# filter



## kitz (Jan 2, 2011)

Hi Guys What Are Peoples Opinion On FRAM 0il Filters


----------



## dangeroustoys56 (Jul 26, 2010)

i dont care for them- i used them alot when i had my first car, then when i bot one for my truck, i had a bad one ( knocked horrible after changing the oil - never did before) - never used them after that. I switched to WIX oil filters and a K&N air filter.


----------



## SARG (Nov 26, 2010)

The abbreviated opinion from a lot of research ........ they are now at the bottom of the list for quality. One of the more notable complaints is they switched to cardboard end pieces with glue attachment versus metal ends.

I have personally switched to the Purolator Pure One filters ( they are gold in color ) obtained from Amazon. I use them on two automobiles and my six tractors that take filters. They are rated near the top.

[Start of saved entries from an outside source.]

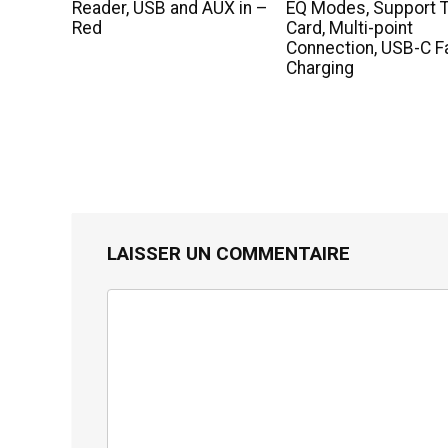
Reader, USB and AUX in –
EQ Modes, Support 
Red
Card, Multi-point
Connection, USB-C F
Charging
LAISSER UN COMMENTAIRE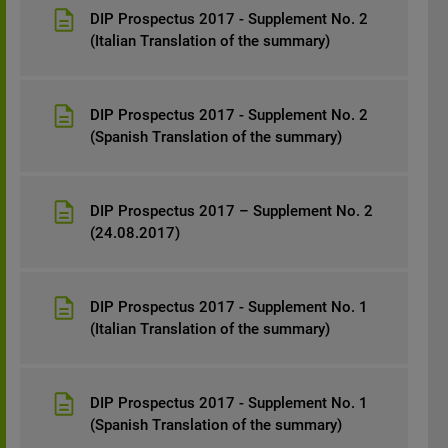
DIP Prospectus 2017 - Supplement No. 2
(Italian Translation of the summary)
DIP Prospectus 2017 - Supplement No. 2
(Spanish Translation of the summary)
DIP Prospectus 2017 – Supplement No. 2
(24.08.2017)
DIP Prospectus 2017 - Supplement No. 1
(Italian Translation of the summary)
DIP Prospectus 2017 - Supplement No. 1
(Spanish Translation of the summary)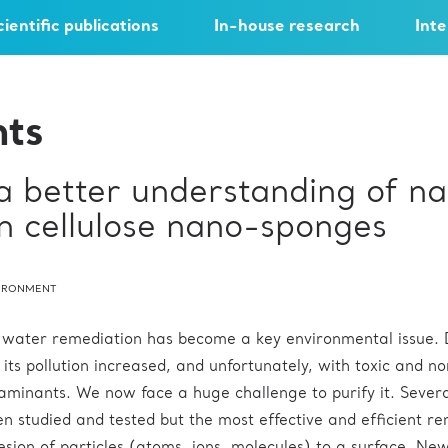
cientific publications
In-house research
Inte
hts
a better understanding of n
in cellulose nano-sponges
IRONMENT
, water remediation has become a key environmental issue. 
, its pollution increased, and unfortunately, with toxic and n
minants. We now face a huge challenge to purify it. Sever
n studied and tested but the most effective and efficient r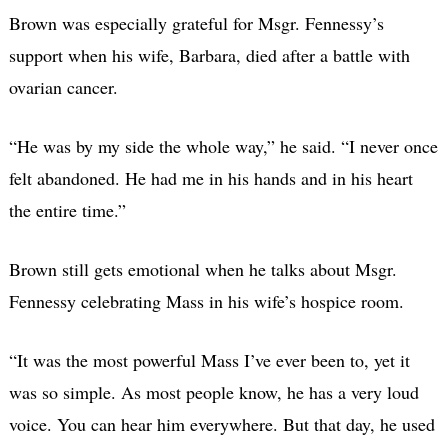
Brown was especially grateful for Msgr. Fennessy’s
support when his wife, Barbara, died after a battle with
ovarian cancer.
“He was by my side the whole way,” he said. “I never once
felt abandoned. He had me in his hands and in his heart
the entire time.”
Brown still gets emotional when he talks about Msgr.
Fennessy celebrating Mass in his wife’s hospice room.
“It was the most powerful Mass I’ve ever been to, yet it
was so simple. As most people know, he has a very loud
voice. You can hear him everywhere. But that day, he used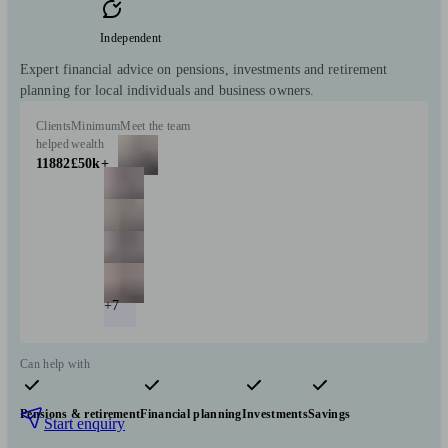
Independent
Expert financial advice on pensions, investments and retirement
planning for local individuals and business owners.
Clients
Minimum
Meet the team
helped
wealth
11882
£50k+
+7
Can help with
Pensions & retirement
Financial planning
Investments
Savings
Start enquiry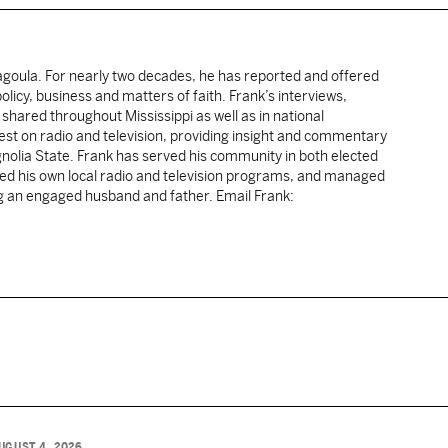
cagoula. For nearly two decades, he has reported and offered
licy, business and matters of faith. Frank’s interviews,
shared throughout Mississippi as well as in national
uest on radio and television, providing insight and commentary
gnolia State. Frank has served his community in both elected
sted his own local radio and television programs, and managed
ng an engaged husband and father. Email Frank:
UGUST 4, 2026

Coincidently ..... all six tractors use the same filter.


----------



## Hoodoo Valley (Nov 14, 2006)

I've never used them that I remember. Maybe years ago when I had my 1947 Chevy truck. I've always used John Deere filters on the John Deeres and Toyota filters on the truck and car. Never been let down yet.


----------



## john walsh (Sep 25, 2010)

Re: Oil (and maybe other)filters. 

I appreciate the replies on Fram and Purolator and Wix filters. Does anyone else have preferences based on performance, rather than hearsay? Consumer reports did an exhaustive study on oil filters sometime in the 80's. In that study, Fram came out near the top, but from what I have heard and seen, their construction must have been cheapened since that study. I personally think Wix, Purolator and several OEM filters are quite good. I'm wondering how much the premium filters available from several manufacturers are better than their lower-cost filters. Any petroleum or maintenance engineers out there?


----------



## john walsh (Sep 25, 2010)

Re: Air Filters

I have used K&N air filters in the past on several of my vehicles, but have gone back to the OEM paper filters on my car and truck. I have read studies where K&N's can flow more air than standard (mostly in vehicles where original filter was undersized for the job)but at the price of letting more dirt thru. I will keep the K&N on my motorbikes, however, as I dont expect more than 100K without an overhaul


----------



## ZZ71 (Dec 19, 2010)

Something to get you thinking Oil Filter Data, Amateur

Btw-None of he oem's make their own filters, they contract out to filter manf and the one who provides the least cost for the spec wins the bid. My JD told me the JD replacement filters are made by wix and champion labs, depends of models etc.


----------



## Fordfarm (Dec 27, 2005)

I dunno. I have used exclusively Wally-world filters and Wally-world oil for 20 years. I've never had ANY trouble with ANY vehicle I own - a couple with over 350,000 miles on a gas engine (still going strong, but I no longer own them. One has over 400,000 with no issues). 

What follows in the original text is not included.